Exercise:
Throughout the listing below, show every line in which "more" occurs.

Material supplied:
-- Opening Marker --
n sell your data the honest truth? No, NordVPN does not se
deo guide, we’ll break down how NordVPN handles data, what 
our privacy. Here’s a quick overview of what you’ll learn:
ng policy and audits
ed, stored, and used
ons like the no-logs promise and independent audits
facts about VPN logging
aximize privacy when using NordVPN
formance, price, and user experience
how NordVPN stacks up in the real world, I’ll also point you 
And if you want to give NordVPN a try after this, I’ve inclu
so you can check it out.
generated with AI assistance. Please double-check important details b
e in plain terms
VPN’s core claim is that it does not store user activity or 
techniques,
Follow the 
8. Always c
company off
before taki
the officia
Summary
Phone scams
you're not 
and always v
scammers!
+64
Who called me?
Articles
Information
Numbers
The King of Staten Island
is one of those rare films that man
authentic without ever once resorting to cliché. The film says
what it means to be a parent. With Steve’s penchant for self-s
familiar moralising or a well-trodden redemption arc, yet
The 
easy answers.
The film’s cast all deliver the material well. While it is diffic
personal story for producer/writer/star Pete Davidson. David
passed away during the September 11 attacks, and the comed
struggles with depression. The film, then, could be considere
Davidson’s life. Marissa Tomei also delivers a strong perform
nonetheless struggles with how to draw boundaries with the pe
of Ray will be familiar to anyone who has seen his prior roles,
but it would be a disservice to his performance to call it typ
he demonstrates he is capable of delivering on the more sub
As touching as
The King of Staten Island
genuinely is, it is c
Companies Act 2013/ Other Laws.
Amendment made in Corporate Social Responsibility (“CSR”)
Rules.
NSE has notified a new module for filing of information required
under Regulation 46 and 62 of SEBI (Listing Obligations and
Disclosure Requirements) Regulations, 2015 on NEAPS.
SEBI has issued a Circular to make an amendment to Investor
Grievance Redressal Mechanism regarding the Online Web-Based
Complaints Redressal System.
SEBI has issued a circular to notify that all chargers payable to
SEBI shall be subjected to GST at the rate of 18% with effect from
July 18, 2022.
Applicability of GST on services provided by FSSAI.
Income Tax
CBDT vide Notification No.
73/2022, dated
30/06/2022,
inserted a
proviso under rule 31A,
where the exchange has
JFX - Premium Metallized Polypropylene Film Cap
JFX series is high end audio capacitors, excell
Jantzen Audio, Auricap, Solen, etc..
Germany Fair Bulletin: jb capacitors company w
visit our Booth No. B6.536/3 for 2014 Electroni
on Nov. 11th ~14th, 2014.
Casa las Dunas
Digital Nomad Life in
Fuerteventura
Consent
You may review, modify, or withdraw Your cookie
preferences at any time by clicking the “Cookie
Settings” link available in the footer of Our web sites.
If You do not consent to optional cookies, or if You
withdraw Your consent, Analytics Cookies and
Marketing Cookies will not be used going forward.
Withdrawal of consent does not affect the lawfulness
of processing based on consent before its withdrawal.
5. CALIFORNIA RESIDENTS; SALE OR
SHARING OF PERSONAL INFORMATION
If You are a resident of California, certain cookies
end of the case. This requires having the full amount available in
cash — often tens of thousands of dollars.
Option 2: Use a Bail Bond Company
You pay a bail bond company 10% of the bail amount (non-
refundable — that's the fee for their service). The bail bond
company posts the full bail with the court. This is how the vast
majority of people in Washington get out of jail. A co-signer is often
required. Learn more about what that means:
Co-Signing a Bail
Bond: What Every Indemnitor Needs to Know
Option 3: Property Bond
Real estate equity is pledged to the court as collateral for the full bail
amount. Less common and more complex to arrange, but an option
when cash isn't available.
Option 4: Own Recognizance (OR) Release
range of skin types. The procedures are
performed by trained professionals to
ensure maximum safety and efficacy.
-- Closing Marker --
Response:
he demonstrates he is capable of delivering on the more sub
required. Learn more about what that means:
amount. Less common and more complex to arrange, but an option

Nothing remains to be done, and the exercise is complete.